Along the way, account verification, he said, opens up the ecosystem, expanding the types of accounts (at neobanks and other enterprises) that can be leveraged across a variety of use cases. Making sure that account owners are who they say they are — at all stages of the lifecycle — is critical.

The conversation with Menon occurred following the news that, as reported earlier this month, Mastercard and GIACT have joined forces to offer GIACT customers Open Banking Account Verification. Open Banking Account Verification uses consumer-permissioned authentication to create a secure, direct connection between companies and their customer’s financial institution. In doing so, GIACT’s customers will be able to more easily verify bank account data and reduce payments risk with minimal friction. (GIACT is owned by the London Stock Exchange Group [LSEG].)

The joint efforts, said Menon, “are primarily to reduce fraud and to make payments safer.” Account verification has to include, but not be limited to onboarding (a new insurance customer or payroll firm, for example), to ensure that regulatory mandates are being met and that, in Menon’s words, “you can be sure you are doing business with the good guys and not the bad guys.”

GIACT, he said, uses a database approach to verification, with several ways to verify account data with minimal amount of friction in the mix.

“We’re providing all of this in a single API,” said Menon, “which means that customers integrate once and get benefit of these multiple layers when it comes to the account verification.” As to the layered approach, account verification is the “foundation” to fighting fraud — ID verification and sanctions screening are additional layers that build up optimal defenses against risk.

In terms of the mechanics, Menon said that the joint efforts use permissioned authentication to create a secure direct connection between GIACT’s client firms and the client’s financial institution.

“By leveraging the Mastercard Open Banking network and GIACT’s existing solution, we make establishing an open banking connection easy,” said Menon.
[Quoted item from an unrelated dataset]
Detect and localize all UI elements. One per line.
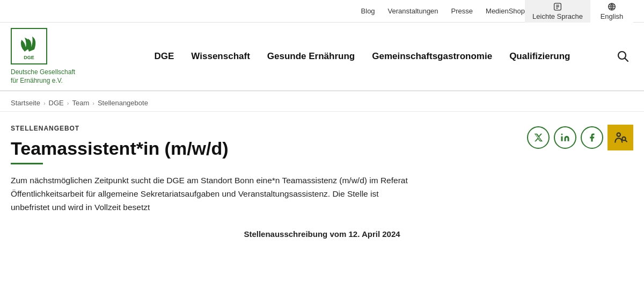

In the background and once that connection is in place, there’s an automatic exchange of the relevant bank account information to support GIACT’s customers’ verification process.

“The benefit of using this type of verification is that it includes the ability to manage payments risk for our customers, improve the customer experience for our clients, our customers clients … and maximize conversions by providing a more seamless user journey,” said Menon. The onboarding process is a particular point of friction, where traditional methods and non-optimal experiences have led to “drop-out” rates of as high as 80%.

The risks are growing, he said, lending to an urgency for account verification, and thus, partnerships like GIACT and Mastercard’s. The fraudsters are getting bolder, and the absence of face-to-face transactions makes it easier for fraudsters to impersonate legitimate account owners and have funds diverted to their own accounts.

“There need to be layers of fraud protection,” said Menon, “including identity verification, so you can layer in all of these [data points] to make a risk-based decision.” The partnership between GIACT and Mastercard, said Menon, and its multi-method approach, can be used to verify account information for more than 95% of U.S. deposit accounts.

“Our roadmap is to eventually get to 100% coverage of any market we are in,” he said, noting that both firms are global, “so we want to expand that coverage to other countries.”